Stored data entries:
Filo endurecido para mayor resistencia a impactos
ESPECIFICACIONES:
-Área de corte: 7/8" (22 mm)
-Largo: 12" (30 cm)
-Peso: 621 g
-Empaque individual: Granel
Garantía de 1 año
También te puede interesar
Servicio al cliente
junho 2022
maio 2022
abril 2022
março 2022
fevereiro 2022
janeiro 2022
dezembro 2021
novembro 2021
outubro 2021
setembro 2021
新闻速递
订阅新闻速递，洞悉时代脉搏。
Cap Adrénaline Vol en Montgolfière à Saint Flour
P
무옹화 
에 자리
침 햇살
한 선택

==

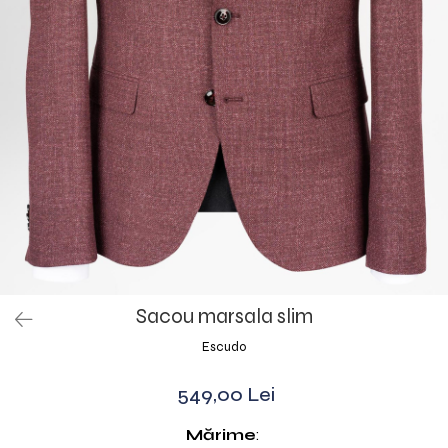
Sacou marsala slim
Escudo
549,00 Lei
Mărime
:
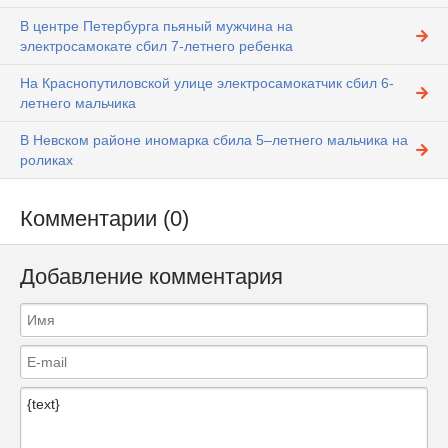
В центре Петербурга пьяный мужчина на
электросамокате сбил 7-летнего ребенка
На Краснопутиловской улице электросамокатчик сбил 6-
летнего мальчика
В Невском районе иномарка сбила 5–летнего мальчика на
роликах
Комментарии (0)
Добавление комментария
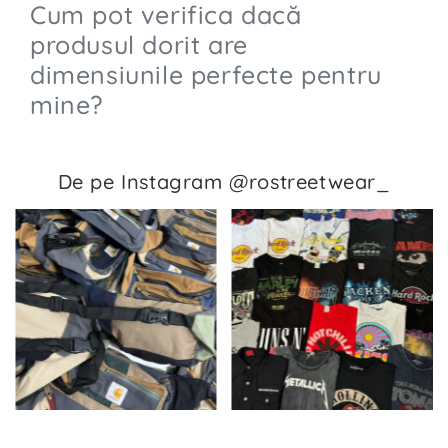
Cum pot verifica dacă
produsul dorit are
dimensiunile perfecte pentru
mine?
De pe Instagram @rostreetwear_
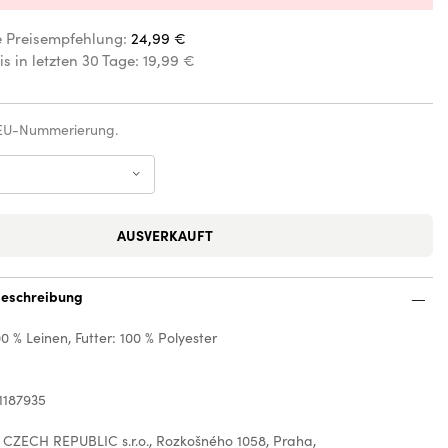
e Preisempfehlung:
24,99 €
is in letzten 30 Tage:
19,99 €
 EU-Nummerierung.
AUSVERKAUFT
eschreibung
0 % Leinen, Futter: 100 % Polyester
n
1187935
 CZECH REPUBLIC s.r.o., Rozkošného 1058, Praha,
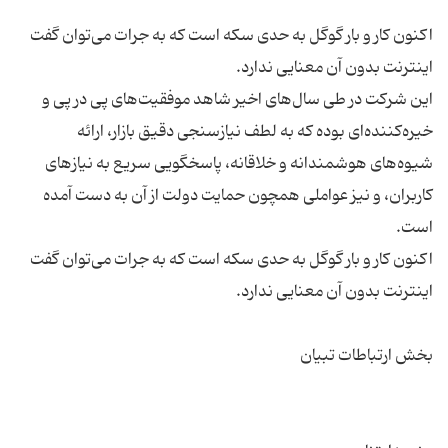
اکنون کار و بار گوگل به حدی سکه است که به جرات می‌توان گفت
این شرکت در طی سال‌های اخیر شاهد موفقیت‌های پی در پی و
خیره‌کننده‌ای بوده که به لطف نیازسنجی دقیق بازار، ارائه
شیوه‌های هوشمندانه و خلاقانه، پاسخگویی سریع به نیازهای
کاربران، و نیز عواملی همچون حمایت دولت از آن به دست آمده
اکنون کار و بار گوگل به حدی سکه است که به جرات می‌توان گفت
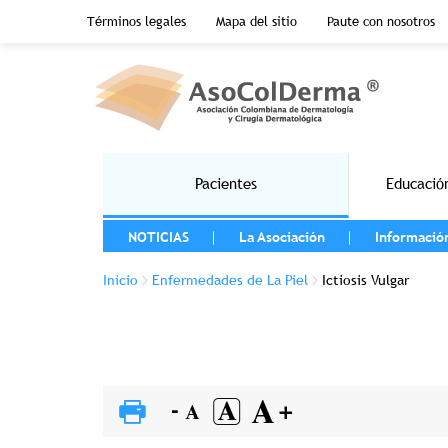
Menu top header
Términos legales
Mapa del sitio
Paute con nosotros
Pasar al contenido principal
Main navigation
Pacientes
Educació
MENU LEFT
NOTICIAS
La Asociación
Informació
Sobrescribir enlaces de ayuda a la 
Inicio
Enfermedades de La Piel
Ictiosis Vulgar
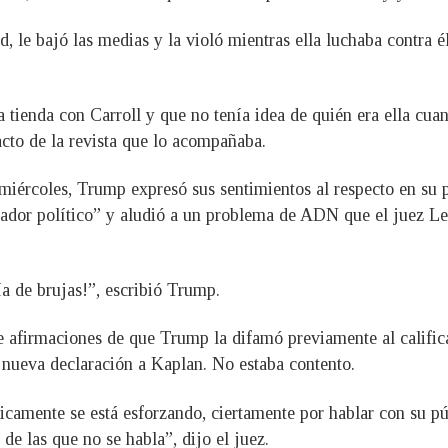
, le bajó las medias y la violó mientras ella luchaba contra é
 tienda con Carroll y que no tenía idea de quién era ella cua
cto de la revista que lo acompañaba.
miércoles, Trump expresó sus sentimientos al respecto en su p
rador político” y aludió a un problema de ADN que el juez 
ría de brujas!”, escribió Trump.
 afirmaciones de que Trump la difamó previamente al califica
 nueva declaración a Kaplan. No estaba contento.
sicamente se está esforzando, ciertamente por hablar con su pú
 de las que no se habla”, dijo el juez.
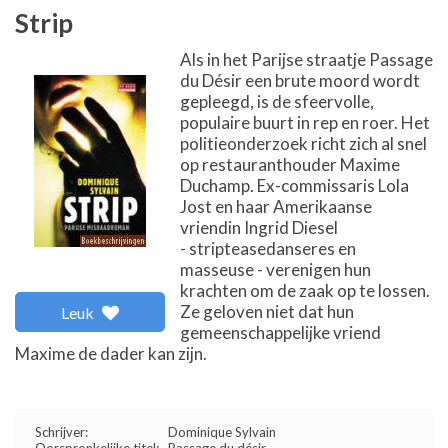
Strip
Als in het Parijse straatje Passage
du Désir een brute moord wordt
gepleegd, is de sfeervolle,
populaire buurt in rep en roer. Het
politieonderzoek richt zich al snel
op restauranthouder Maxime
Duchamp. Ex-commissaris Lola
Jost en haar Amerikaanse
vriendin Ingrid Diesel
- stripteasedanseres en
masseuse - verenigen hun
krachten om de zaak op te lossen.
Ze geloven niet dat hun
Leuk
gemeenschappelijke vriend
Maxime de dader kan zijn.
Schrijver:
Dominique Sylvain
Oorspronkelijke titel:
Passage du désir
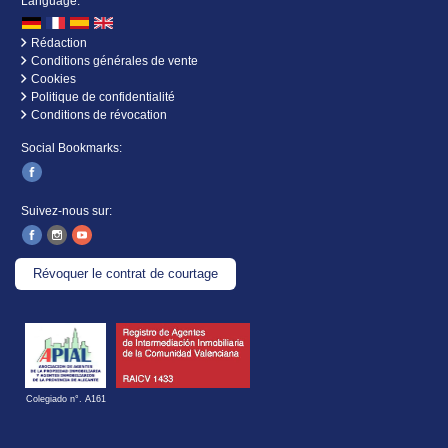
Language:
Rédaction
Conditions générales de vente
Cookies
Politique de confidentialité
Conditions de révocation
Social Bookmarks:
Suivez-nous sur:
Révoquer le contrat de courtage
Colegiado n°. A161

* _Task directions_
No picture is to be printed. Output exactly the lines above from the line containing "afirmaciones de que" through the line containing "du Désir een brute moord wordt".

* _Exercise output_
 afirmaciones de que Trump la difamó previamente al califica
 nueva declaración a Kaplan. No estaba contento.
sicamente se está esforzando, ciertamente por hablar con su pú
 de las que no se habla”, dijo el juez.
Strip
Als in het Parijse straatje Passage
du Désir een brute moord wordt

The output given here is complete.